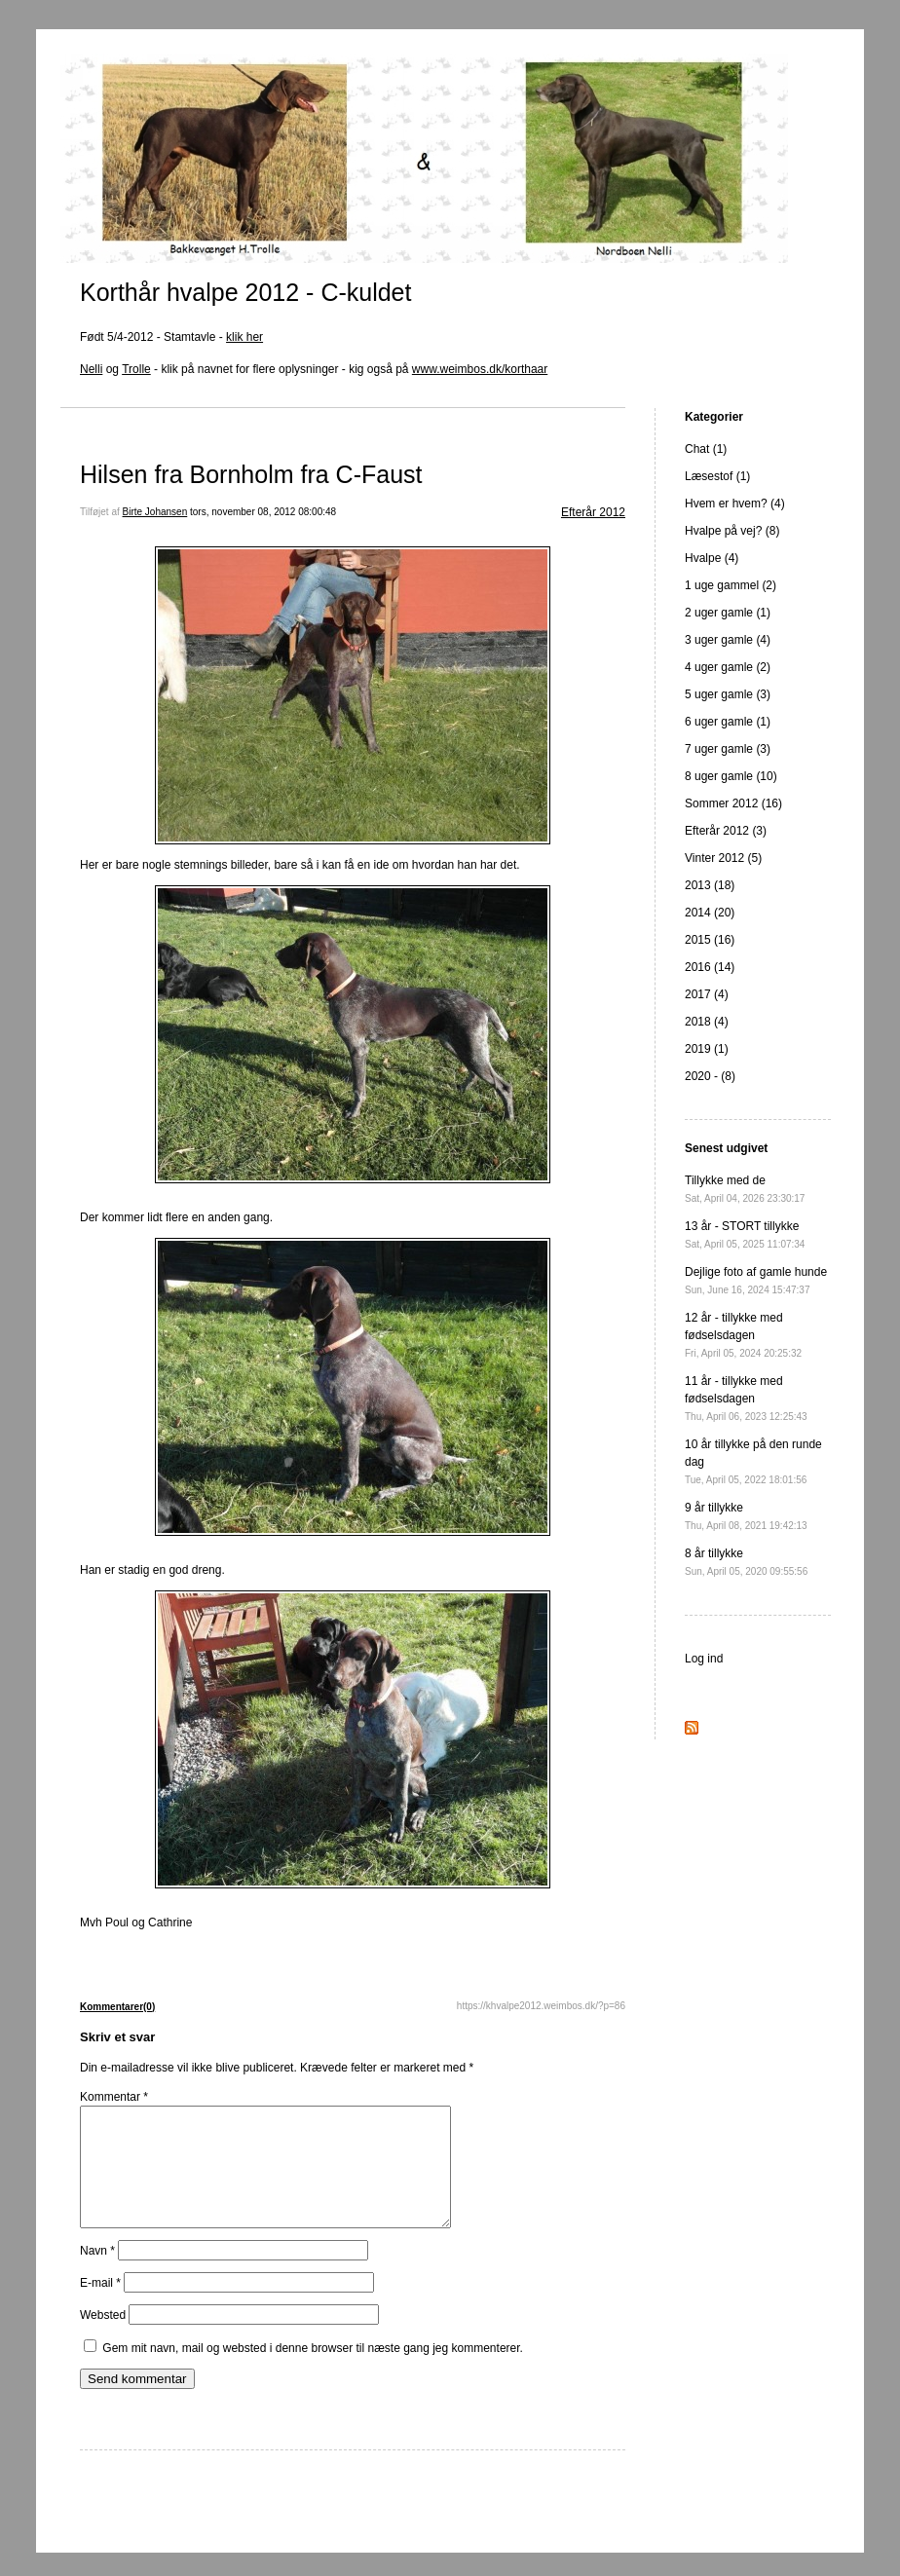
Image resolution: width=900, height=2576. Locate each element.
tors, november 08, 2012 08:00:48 (263, 511)
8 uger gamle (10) (731, 776)
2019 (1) (707, 1049)
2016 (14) (709, 967)
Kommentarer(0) (117, 2006)
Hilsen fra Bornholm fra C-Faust (251, 474)
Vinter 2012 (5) (723, 858)
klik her (244, 337)
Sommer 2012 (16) (733, 803)
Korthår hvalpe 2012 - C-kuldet (245, 292)
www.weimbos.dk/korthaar (479, 369)
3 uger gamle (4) (727, 640)
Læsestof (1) (717, 476)
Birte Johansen (155, 511)
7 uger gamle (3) (727, 749)
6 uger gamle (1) (727, 721)
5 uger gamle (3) (727, 694)
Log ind (704, 1658)
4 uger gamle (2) (727, 667)
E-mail (100, 2306)
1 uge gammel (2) (730, 585)
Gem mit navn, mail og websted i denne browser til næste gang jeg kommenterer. (312, 2371)
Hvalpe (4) (711, 558)
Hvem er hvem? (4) (735, 503)
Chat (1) (706, 449)
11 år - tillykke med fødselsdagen (746, 1398)
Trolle (136, 369)
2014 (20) (709, 912)
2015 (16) (709, 940)
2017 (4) (707, 994)
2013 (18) (709, 885)
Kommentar (114, 2097)
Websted (103, 2338)
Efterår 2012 (593, 512)
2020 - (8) (710, 1076)
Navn (97, 2274)
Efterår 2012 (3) (726, 831)
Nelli (91, 369)
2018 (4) (707, 1021)
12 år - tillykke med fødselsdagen (743, 1335)
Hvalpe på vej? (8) (732, 531)
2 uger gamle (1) (727, 612)
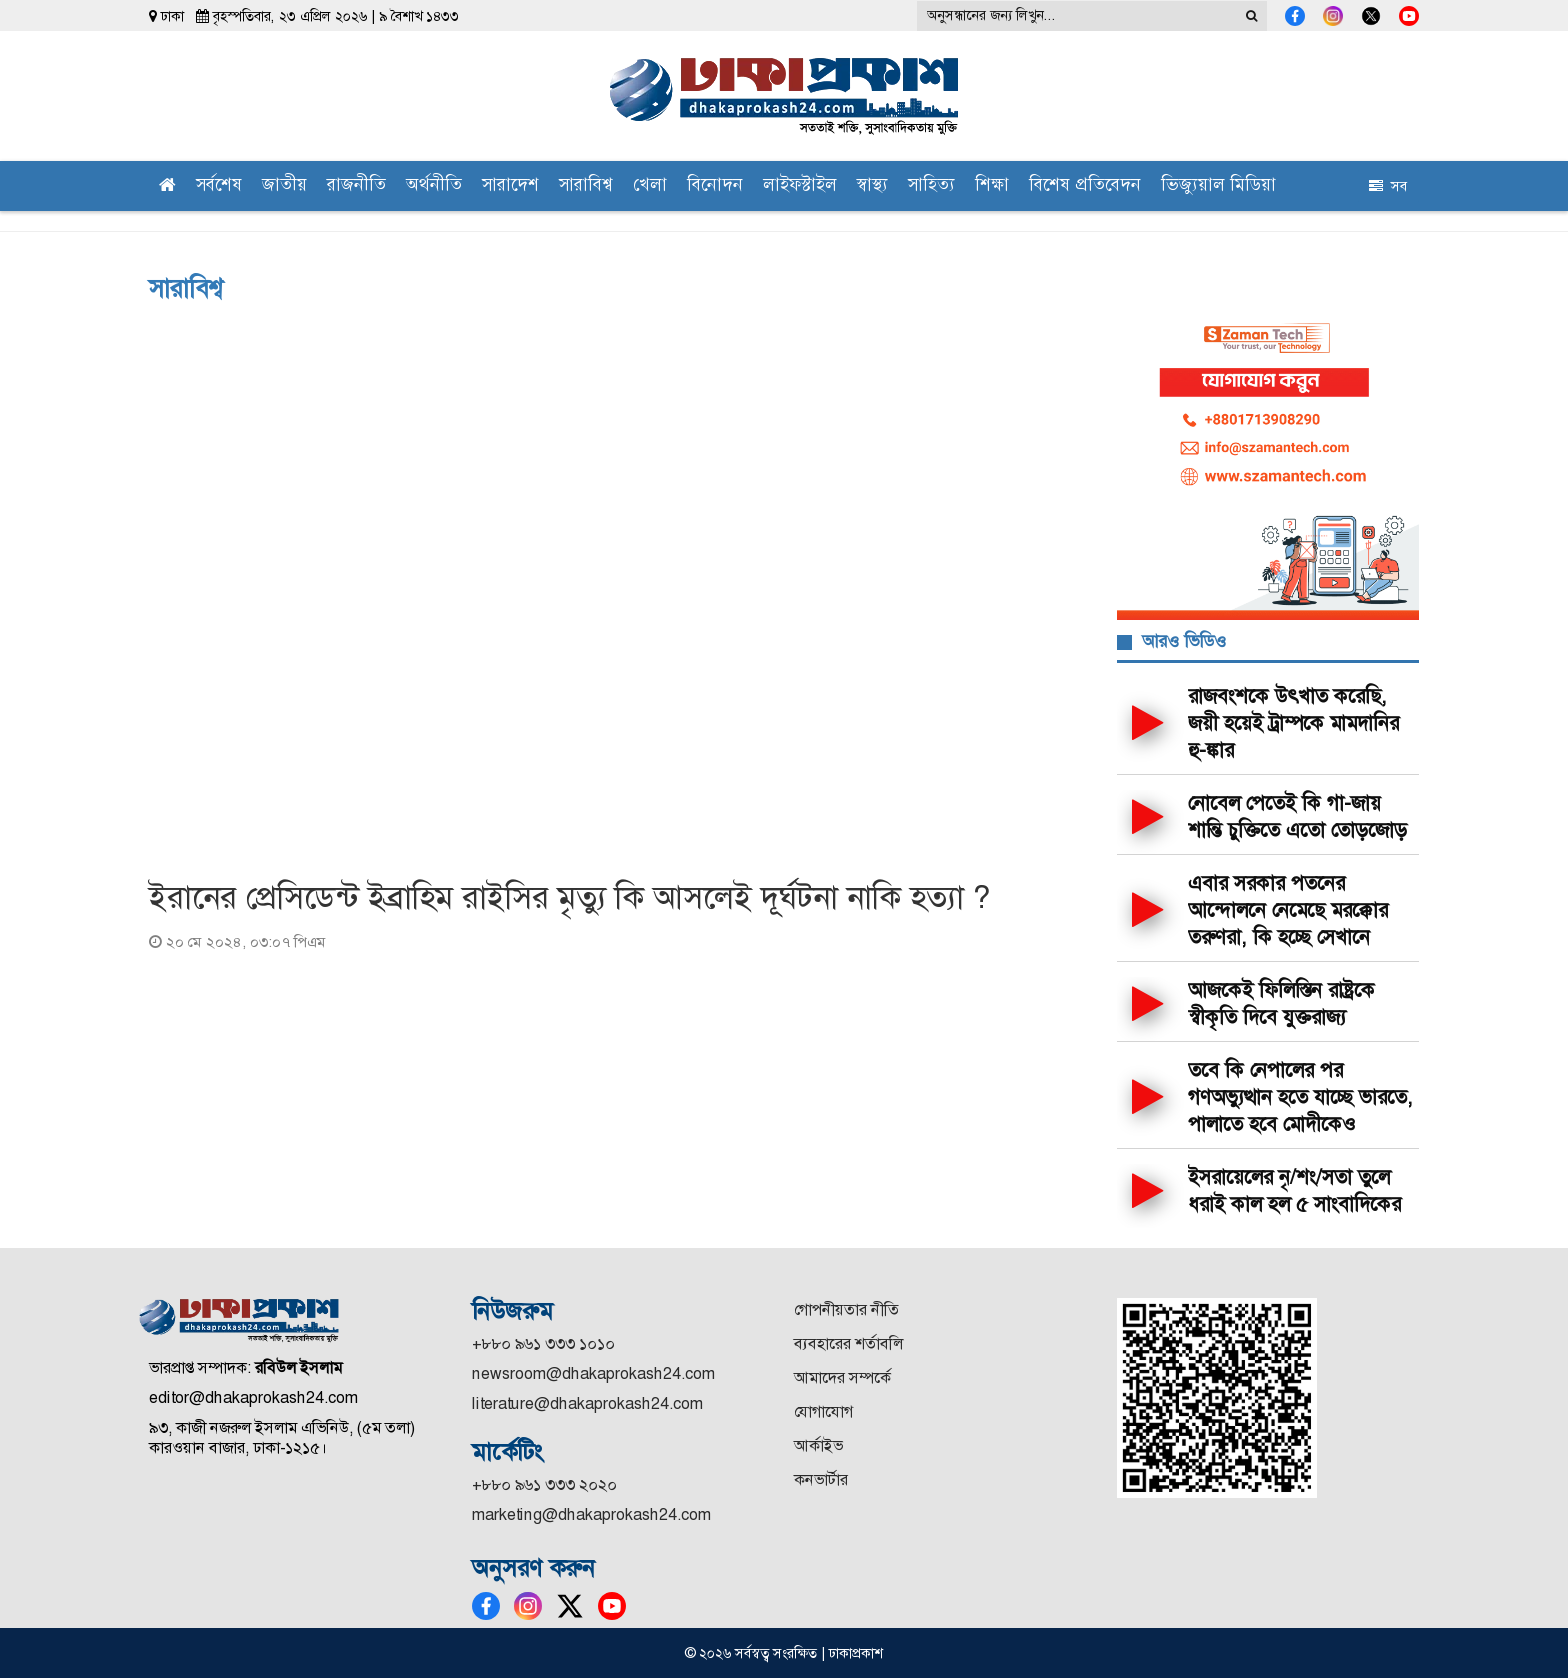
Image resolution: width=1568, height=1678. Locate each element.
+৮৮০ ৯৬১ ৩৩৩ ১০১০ (543, 1343)
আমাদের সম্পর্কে (842, 1377)
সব (1388, 186)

**WHAT YOU ARE ASKED TO DO**
Output the material above exactly, but only from the line that carries "2019 (1) (707, 1049)" through the line that carries "www.weimbos.dk/korthaar (479, 369)".

**OUTPUT BELOW**
2019 (1) (707, 1049)
2016 (14) (709, 967)
Kommentarer(0) (117, 2006)
Hilsen fra Bornholm fra C-Faust (251, 474)
Vinter 2012 (5) (723, 858)
klik her (244, 337)
Sommer 2012 (16) (733, 803)
Korthår hvalpe 2012 - C-kuldet (245, 292)
www.weimbos.dk/korthaar (479, 369)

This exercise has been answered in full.